I am disappointed and sad that she has to go through something else. But it is different this time too. She is more aware which makes it both easier and harder. Easier because she can kind of ignore that she now has a foreign bag attached to her body. Harder because she is less tolerant of being in the hospital, going through procedures, getting poked for labs and IVs.
There was talk of putting a PICC line in since she will need repeat procedures in the coming weeks and months. But for now, she is PICC free. I imagine she will end up getting one during one of her next visits. They got an IV in on the 6th try this time, and her veins certainly will not continue to handle that for long.

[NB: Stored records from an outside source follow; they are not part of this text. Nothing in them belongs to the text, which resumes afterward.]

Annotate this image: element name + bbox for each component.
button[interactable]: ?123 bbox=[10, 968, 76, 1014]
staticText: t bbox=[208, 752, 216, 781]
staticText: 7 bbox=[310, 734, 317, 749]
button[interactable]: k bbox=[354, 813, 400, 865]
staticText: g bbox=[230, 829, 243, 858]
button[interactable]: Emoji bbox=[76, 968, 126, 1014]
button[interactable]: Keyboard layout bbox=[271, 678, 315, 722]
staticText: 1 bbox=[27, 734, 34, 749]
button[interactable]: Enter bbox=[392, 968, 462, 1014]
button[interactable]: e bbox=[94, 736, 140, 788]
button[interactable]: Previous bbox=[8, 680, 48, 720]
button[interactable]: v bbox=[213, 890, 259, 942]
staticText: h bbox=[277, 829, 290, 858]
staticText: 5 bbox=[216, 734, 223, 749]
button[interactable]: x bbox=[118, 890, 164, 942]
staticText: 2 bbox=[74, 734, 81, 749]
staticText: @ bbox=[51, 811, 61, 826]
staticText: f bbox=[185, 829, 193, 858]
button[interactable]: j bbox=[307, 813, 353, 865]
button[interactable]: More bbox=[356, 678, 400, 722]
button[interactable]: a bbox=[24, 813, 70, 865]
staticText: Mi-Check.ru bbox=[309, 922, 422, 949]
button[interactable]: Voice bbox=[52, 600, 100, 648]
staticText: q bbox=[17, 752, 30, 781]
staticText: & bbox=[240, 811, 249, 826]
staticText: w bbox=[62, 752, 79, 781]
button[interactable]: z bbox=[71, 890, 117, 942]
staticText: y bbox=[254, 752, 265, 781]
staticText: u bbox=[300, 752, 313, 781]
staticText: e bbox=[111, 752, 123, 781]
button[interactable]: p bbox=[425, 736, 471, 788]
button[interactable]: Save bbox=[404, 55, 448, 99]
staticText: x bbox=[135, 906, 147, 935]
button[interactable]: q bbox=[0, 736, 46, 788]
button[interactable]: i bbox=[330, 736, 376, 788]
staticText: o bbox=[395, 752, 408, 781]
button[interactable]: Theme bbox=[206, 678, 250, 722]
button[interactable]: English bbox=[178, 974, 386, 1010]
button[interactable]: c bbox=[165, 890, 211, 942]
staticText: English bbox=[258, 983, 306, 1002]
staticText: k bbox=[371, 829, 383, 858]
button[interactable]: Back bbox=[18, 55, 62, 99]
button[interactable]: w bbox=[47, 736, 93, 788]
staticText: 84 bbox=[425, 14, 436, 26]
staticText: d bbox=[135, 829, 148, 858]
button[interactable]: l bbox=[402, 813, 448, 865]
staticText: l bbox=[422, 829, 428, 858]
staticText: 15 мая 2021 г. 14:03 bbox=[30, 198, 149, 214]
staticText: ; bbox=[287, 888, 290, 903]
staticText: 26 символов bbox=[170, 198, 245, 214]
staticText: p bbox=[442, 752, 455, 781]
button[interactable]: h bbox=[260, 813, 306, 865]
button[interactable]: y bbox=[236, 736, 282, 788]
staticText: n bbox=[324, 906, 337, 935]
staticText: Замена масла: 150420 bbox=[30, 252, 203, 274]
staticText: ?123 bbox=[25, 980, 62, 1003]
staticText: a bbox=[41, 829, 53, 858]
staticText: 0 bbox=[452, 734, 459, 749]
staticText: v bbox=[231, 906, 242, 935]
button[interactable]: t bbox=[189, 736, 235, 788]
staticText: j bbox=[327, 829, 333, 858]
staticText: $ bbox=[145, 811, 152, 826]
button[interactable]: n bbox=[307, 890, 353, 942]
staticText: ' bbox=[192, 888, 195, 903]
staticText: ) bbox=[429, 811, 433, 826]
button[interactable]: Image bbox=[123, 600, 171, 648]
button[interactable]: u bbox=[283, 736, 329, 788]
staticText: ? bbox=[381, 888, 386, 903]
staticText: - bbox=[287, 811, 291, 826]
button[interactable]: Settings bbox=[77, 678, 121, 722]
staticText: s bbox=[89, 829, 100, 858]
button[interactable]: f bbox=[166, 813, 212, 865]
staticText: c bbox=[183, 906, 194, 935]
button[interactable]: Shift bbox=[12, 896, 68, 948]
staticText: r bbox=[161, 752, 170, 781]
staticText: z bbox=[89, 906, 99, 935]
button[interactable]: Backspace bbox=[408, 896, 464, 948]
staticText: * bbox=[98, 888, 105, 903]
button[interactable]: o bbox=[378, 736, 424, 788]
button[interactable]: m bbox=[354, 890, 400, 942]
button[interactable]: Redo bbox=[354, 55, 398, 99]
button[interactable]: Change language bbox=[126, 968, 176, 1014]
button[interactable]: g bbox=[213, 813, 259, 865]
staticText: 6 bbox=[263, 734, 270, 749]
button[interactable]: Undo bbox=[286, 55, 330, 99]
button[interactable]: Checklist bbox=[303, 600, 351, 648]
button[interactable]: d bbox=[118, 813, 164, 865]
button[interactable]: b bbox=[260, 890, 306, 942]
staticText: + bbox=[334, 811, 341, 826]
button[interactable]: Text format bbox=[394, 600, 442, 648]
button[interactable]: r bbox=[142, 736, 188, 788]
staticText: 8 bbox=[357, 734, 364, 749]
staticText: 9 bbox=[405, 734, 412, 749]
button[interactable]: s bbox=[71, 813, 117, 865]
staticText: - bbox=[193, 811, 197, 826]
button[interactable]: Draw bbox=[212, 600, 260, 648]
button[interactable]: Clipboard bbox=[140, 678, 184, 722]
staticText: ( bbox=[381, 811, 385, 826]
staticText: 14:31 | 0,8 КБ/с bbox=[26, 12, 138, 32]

The phrase repeated this entire visit, "this ain't our first rodeo." We've been through this exact issue before. We have the knowledge now to know what works with Luca and these procedures, and what has caused issues in the past. We know what worked last time to fix it.
I have faith in her team. The interventional radiologist is the chief and is excellent. Her transplant team is experienced with this and knows L well. The nurses...oh the nurses. They are simply wonderful and it feels so nice to walk into a place we do not want to be, and see their faces.
Happy to be home today. L has recovered from her procedures beautifully. She is giggling and playing normally. She is running around normally. I needed to see that today. To see her bounce back, despite what she continues to go through. It helps me bounce back too. She continues to teach me. And for that, I am so grateful.